Items from a data source:
• • • • • • •

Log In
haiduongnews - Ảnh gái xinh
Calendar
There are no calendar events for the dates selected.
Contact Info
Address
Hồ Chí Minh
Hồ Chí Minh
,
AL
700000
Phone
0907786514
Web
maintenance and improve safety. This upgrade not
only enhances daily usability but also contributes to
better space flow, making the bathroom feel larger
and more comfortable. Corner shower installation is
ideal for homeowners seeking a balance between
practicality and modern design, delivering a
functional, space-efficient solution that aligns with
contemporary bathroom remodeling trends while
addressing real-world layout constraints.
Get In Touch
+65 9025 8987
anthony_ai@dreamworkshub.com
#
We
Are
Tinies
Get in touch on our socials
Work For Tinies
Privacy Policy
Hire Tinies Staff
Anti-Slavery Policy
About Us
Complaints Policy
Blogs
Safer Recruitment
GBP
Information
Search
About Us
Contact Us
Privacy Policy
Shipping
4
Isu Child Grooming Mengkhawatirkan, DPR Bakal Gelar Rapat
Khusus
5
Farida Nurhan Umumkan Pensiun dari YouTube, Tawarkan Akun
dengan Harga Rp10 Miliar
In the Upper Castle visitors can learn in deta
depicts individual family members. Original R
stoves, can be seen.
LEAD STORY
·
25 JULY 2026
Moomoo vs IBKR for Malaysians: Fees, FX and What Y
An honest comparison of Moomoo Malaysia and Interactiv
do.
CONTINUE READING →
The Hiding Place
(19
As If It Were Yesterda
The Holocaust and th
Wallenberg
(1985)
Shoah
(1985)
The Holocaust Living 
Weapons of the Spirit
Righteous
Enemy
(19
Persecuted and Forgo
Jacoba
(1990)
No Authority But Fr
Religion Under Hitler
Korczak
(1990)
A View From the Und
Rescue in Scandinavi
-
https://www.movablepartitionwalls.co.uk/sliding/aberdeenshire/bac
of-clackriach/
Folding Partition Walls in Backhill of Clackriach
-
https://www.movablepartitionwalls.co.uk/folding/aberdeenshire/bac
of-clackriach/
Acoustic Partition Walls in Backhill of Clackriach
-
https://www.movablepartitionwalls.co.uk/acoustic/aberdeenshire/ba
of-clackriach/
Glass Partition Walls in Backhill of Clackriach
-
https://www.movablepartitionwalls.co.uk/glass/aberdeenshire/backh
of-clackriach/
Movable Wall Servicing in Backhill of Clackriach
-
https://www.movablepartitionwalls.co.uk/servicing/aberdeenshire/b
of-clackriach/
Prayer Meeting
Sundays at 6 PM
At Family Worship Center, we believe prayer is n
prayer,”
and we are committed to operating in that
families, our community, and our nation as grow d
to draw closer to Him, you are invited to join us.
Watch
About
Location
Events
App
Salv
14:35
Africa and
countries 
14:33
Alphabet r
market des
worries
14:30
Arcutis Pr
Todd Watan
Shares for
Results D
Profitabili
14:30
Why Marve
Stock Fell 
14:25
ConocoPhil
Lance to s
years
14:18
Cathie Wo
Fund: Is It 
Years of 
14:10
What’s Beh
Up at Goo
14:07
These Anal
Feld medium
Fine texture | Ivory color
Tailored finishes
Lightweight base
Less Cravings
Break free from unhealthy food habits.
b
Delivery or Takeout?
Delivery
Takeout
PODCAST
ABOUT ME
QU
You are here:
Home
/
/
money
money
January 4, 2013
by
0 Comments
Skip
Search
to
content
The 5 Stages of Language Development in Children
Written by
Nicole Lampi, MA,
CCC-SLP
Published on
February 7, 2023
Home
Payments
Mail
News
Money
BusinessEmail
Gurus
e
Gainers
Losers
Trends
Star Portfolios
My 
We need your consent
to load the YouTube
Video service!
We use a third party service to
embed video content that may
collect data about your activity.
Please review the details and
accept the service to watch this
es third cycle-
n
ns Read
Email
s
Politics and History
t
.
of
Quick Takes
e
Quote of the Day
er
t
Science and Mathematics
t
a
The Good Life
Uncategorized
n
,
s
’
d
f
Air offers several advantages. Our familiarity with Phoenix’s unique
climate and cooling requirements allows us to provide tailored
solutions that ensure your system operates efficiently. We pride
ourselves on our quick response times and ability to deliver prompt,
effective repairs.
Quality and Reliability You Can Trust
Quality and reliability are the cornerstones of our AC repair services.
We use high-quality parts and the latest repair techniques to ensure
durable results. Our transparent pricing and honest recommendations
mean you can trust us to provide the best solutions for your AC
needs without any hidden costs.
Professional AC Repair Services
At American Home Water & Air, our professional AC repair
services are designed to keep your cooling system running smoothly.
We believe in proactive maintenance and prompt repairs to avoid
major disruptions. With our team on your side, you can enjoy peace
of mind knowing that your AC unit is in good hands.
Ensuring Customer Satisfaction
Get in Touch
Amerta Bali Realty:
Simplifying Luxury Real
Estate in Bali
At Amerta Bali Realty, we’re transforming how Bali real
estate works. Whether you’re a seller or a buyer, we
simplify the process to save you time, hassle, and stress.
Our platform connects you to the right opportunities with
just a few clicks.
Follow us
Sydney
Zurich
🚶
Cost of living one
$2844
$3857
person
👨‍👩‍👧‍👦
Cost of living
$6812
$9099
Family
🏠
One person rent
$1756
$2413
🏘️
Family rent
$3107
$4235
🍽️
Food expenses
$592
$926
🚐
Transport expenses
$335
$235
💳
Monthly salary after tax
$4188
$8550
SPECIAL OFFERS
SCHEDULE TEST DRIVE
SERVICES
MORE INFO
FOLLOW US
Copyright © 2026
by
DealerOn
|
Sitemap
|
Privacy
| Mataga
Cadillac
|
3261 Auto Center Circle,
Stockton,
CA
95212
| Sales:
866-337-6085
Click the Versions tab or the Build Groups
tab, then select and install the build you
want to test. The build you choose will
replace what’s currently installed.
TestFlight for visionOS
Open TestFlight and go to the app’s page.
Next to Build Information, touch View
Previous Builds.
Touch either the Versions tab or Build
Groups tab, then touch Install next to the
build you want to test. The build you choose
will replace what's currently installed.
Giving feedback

• • • • • • •

WORK INSTRUCTIONS:
For the entries above, transcribe precisely the lines from the one with "tab, then select and install the build you" through the end, including both.

WORKED SOLUTION:
tab, then select and install the build you
want to test. The build you choose will
replace what’s currently installed.
TestFlight for visionOS
Open TestFlight and go to the app’s page.
Next to Build Information, touch View
Previous Builds.
Touch either the Versions tab or Build
Groups tab, then touch Install next to the
build you want to test. The build you choose
will replace what's currently installed.
Giving feedback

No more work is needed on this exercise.